Je n’ai pas confiance en Netanyahou. J’ai trop de raisons de croire que ses décisions ne sont pas prises en fonction de considérations rationnelles, mais plutôt en fonction de ses propres intérêts personnels. Nous devons changer notre leadership immédiatement.
Vous avez dit que la droite a perdu le cœur et l’esprit du peuple. Comment la gauche peut-elle gagner le cœur et l’esprit du public israélien ? Quelle devrait être le récit politique ? Les kibboutz qui ont été attaqués près de Gaza représentent la gauche historique, qui a créé le pays. C’est le cas du kibboutz Beeri où les revenus des habitants y sont toujours mis en commun. Mais cette histoire de la gauche, qui a créé le pays, est oubliée aujourd’hui en Israël. Quelle devrait être son récit politique aujourd’hui ?
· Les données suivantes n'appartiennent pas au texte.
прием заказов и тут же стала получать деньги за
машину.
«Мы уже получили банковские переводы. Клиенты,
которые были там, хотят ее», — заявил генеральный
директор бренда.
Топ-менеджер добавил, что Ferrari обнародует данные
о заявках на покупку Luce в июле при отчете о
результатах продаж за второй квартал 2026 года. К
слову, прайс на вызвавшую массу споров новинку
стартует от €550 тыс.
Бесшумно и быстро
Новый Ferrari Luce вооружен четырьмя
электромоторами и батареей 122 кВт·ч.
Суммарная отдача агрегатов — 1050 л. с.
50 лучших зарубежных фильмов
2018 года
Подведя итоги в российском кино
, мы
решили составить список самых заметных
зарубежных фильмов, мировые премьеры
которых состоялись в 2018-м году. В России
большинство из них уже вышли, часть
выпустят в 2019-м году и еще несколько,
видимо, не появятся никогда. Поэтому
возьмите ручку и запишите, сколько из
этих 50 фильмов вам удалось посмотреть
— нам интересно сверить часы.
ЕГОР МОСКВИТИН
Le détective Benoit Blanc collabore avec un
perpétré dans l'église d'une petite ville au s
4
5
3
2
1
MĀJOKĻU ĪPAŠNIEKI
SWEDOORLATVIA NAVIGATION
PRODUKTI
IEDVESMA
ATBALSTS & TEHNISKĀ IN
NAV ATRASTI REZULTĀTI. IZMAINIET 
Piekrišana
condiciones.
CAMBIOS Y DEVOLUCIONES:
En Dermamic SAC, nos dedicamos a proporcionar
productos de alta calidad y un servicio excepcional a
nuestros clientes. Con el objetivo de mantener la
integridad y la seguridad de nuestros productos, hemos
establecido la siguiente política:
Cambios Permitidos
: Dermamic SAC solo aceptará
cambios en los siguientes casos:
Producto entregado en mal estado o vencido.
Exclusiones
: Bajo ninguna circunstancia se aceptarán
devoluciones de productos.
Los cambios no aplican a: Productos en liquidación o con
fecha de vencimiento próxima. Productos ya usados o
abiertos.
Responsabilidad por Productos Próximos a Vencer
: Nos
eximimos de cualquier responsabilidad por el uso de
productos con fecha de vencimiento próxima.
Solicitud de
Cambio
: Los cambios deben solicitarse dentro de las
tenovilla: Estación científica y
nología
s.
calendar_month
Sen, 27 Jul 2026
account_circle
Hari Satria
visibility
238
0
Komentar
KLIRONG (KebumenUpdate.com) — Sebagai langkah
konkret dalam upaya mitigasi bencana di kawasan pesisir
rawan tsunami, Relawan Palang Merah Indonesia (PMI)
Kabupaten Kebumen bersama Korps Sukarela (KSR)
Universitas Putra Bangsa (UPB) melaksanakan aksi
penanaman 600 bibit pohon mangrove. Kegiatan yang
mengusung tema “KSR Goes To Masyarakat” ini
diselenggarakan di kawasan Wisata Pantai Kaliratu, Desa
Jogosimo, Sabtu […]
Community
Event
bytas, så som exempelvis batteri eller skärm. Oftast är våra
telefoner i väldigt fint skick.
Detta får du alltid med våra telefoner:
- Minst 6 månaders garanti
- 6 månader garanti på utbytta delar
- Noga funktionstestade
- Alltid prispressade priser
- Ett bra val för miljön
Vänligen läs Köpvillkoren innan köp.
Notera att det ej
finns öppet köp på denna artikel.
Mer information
L’erreur fondamentale de la gauche en Israël est de coopérer avec la droite, alors que celle-ci ne cesse d’affirmer que la gauche n’a rien à dire en ce qui concerne la sécurité, et qu’elle n’a pas le courage de s’attaquer aux véritables problèmes économiques et sociaux. Commençons par le premier point. Pendant des années, Netanyahou a décrit son camp politique comme le camp national, tandis que ses adversaires, qui constituaient autrefois le camp de la paix, seraient devenus le camp des traîtres. Au lieu de combattre cela et de dire que nous sommes les seuls à comprendre véritablement comment assurer la sécurité des citoyens israéliens, la gauche a tendance à dire qu’elle va s’occuper des questions environnementales, des droits des animaux et des droits LGBT. Ces sont des questions importantes, mais moins importantes que la sécurité d’Israël. Nous avons commis une erreur en abandonnant ce sujet.
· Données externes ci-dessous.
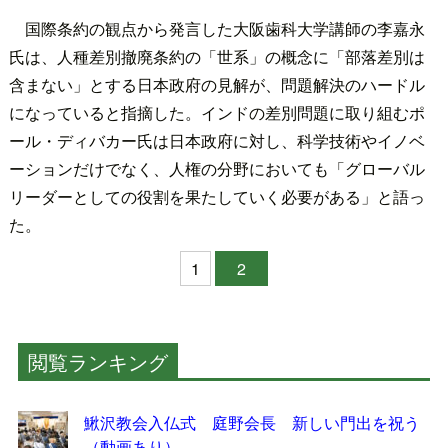
国際条約の観点から発言した大阪歯科大学講師の李嘉永
氏は、人種差別撤廃条約の「世系」の概念に「部落差別は
含まない」とする日本政府の見解が、問題解決のハードル
になっていると指摘した。インドの差別問題に取り組むポ
ール・ディバカー氏は日本政府に対し、科学技術やイノベ
ーションだけでなく、人権の分野においても「グローバル
リーダーとしての役割を果たしていく必要がある」と語っ
た。
1
2
閲覧ランキング
鰍沢教会入仏式 庭野会長 新しい門出を祝う
（動画あり）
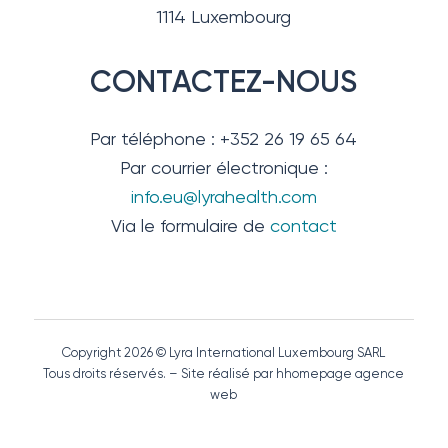
1114 Luxembourg
CONTACTEZ-NOUS
Par téléphone : +352 26 19 65 64
Par courrier électronique :
info.eu@lyrahealth.com
Via le formulaire de
contact
Copyright 2026 © Lyra International Luxembourg SARL
Tous droits réservés. – Site réalisé par hhomepage agence
web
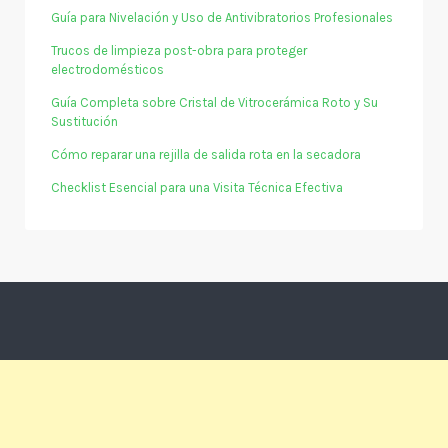
Guía para Nivelación y Uso de Antivibratorios Profesionales
Trucos de limpieza post-obra para proteger
electrodomésticos
Guía Completa sobre Cristal de Vitrocerámica Roto y Su
Sustitución
Cómo reparar una rejilla de salida rota en la secadora
Checklist Esencial para una Visita Técnica Efectiva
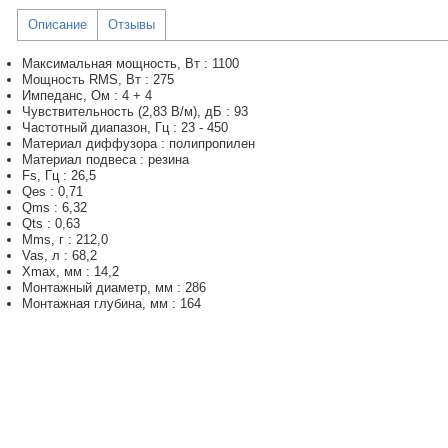
Описание
Отзывы
Максимальная мощность, Вт : 1100
Мощность RMS, Вт : 275
Импеданс, Ом : 4 + 4
Чувствительность (2,83 В/м), дБ : 93
Частотный диапазон, Гц : 23 - 450
Материал диффузора : полипропилен
Материал подвеса : резина
Fs, Гц : 26,5
Qes : 0,71
Qms : 6,32
Qts : 0,63
Mms, г : 212,0
Vas, л : 68,2
Xmax, мм : 14,2
Монтажный диаметр, мм : 286
Монтажная глубина, мм : 164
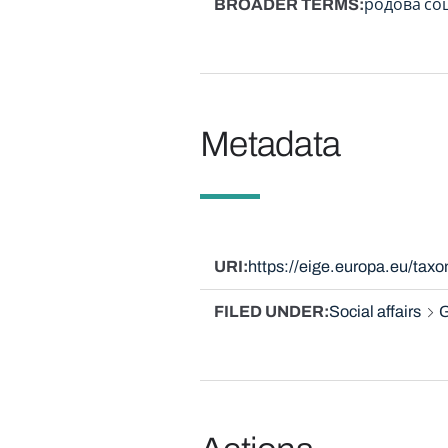
BROADER TERMS
родова со
Metadata
URI
https://eige.europa.eu/ta
FILED UNDER
Social affairs
G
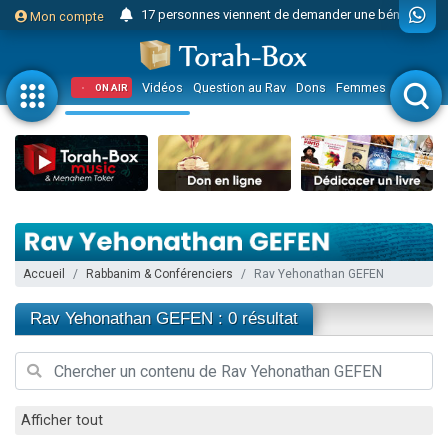
17 personnes viennent de demander une bénédiction
Mon compte
Il reste 49 places pour étudier en groupe sur Zoom
23 personnes viennent de faire un don pour Diane, 80 ans, dans un appartement insalubre
Vidéos
Question au Rav
Dons
Femmes
Enfants
ON AIR
Eva vient de donner son Maasser
4 personnes viennent de nous rejoindre sur WhatsApp
3 personnes viennent de nous rejoindre sur WhatsApp
Odaya vient de donner son Maasser
3 personnes viennent de faire un don pour 5 jours de vacances aux Orphelins
2 personnes viennent de nous rejoindre sur WhatsApp
Accueil
Rabbanim & Conférenciers
Rav Yehonathan GEFEN
13 personnes viennent de demander une bénédiction
Il reste 49 places pour étudier en groupe sur Zoom
Rav Yehonathan GEFEN : 0 résultat
30 personnes viennent de faire un don pour Sauvez la jambe de Yohan
12 nouvelles musiques dans Torah-Box Music
3 personnes viennent de nous rejoindre sur WhatsApp
Afficher tout
2 personnes viennent de nous rejoindre sur WhatsApp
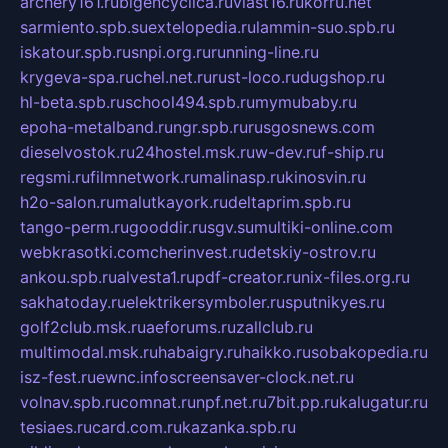
archery161.ru
bigencyclica.ru
vlast16.ru
korru.net
sarmiento.spb.su
extelopedia.ru
lammin-suo.spb.ru
iskatour.spb.ru
snpi.org.ru
running-line.ru
krygeva-spa.ru
chel.net.ru
rust-loco.ru
dugshop.ru
hl-beta.spb.ru
school494.spb.ru
mymubaby.ru
epoha-metalband.ru
ngr.spb.ru
rusgosnews.com
dieselvostok.ru
24hostel.msk.ru
w-dev.ru
f-ship.ru
regsmi.ru
filmnetwork.ru
malinasp.ru
kinosvin.ru
h2o-salon.ru
malutkayork.ru
deltaprim.spb.ru
tango-perm.ru
gooddir.ru
sgv.su
multiki-online.com
webkrasotki.com
cherinvest.ru
detskiy-ostrov.ru
ankou.spb.ru
alvesta1.ru
pdf-creator.ru
nix-files.org.ru
sakhatoday.ru
elektrikersymboler.ru
sputnikyes.ru
golf2club.msk.ru
aeforums.ru
zallclub.ru
multimodal.msk.ru
habaigry.ru
haikko.ru
sobakopedia.ru
isz-fest.ru
ewnc.info
screensaver-clock.net.ru
volnav.spb.ru
comnat.ru
npf.net.ru
7bit.pp.ru
kalugatur.ru
tesiaes.ru
card.com.ru
kazanka.spb.ru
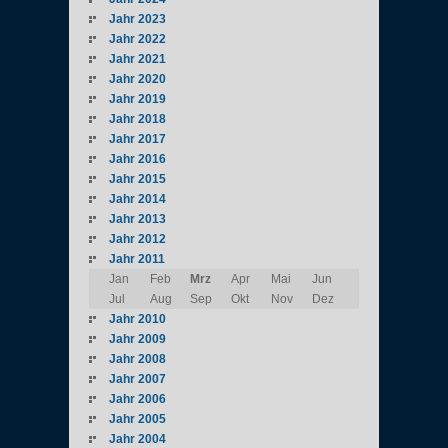
Jahr 2023
Jahr 2022
Jahr 2021
Jahr 2020
Jahr 2019
Jahr 2018
Jahr 2017
Jahr 2016
Jahr 2015
Jahr 2014
Jahr 2013
Jahr 2012
Jahr 2011
Jan
Feb
Mrz
Apr
Mai
Jun
Jul
Aug
Sep
Okt
Nov
Dez
Jahr 2010
Jahr 2009
Jahr 2008
Jahr 2007
Jahr 2006
Jahr 2005
Jahr 2004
La deuxième erreur est que la gauche, qui est assez riche en Israël, a tendance à dire qu’elle ne se soucie pas vraiment des pauvres parce qu’ils ne votent pas pour elle. La gauche devrait toujours être axée sur la justice sociale et sur la promotion des égalités d’opportunités. Et c’est quelque chose pour lequel nous devons nous battre. Je pense que nous avons maintenant une opportunité pour cela en montrant que la stagnation des années Netanyahou est désastreuse. Ainsi, nous devons assurer la sécurité et offrir des perspectives d’avenir prometteuses. Il est également essentiel de promouvoir l’égalité, de repenser notre économie, de partager équitablement la richesse du pays et d’établir une pleine égalité civile pour construire une société meilleure. Israël a de nombreux défis à relever.
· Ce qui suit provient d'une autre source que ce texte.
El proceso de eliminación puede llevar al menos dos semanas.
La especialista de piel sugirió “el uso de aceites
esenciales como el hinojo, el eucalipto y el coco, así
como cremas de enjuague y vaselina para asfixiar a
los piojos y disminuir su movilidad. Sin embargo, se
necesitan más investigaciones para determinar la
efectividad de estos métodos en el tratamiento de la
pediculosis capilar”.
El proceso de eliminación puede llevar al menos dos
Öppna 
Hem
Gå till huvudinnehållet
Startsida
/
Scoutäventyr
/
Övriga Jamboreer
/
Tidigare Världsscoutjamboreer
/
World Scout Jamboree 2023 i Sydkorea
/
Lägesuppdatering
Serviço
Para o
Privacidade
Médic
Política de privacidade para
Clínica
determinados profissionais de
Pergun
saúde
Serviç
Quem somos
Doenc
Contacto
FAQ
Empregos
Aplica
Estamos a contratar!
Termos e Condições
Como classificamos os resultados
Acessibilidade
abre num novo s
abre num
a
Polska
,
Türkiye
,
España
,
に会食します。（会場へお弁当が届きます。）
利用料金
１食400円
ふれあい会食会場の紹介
Ces derniers jours, Emmanuel Macron, Rishi Sunak et Joe Biden sont venus en Israël. Au cours de l’année écoulée, Benjamin Netanyahou et son gouvernement avaient pourtant pris leurs distances avec l’Occident, en ne sanctionnant pas la Russie, par exemple. Que révèle la situation actuelle sur la place d’Israël dans le monde ?
Le fait que Joe Biden et Antony Blinken soient venus en Israël ne relève pas simplement d’une sympathie envers Israël. Il s’agit davantage de l’intérêt de Washington dans la région et de l’intérêt mondial des États-Unis. Les États-Unis doivent faire face à une guerre en Ukraine, à des conflits en cours avec la Russie, la Chine et l’Iran. Ils n’ont aucune intention de s’impliquer dans un conflit très local entre le Hamas et Israël, qui est fondamentalement sans importance pour les intérêts américains. Afin de limiter ce conflit, Washington cherche à dissuader l’Iran d’intervenir directement ou par le biais de ses proxies. Par conséquent, ils ont envoyé dans la région un porte-avion.
La deuxième chose que les États-Unis font, c’est d’expliquer à Israël qu’il ne faut pas prendre l’initiative contre le Hezbollah ou l’Iran. Je pense qu’Emmanuel Macron et Rishi Sunak adoptent la même ligne. Bien sûr, il existe une forme de sympathie pour Israël, ce dont je leur suis reconnaissant. C’est très important. Mais je pense qu’ils regardent avant tout la situation actuelle en Israël, en y voyant un potentiel de détérioration supplémentaire et qu’ils essaient de l’arrêter au plus vite.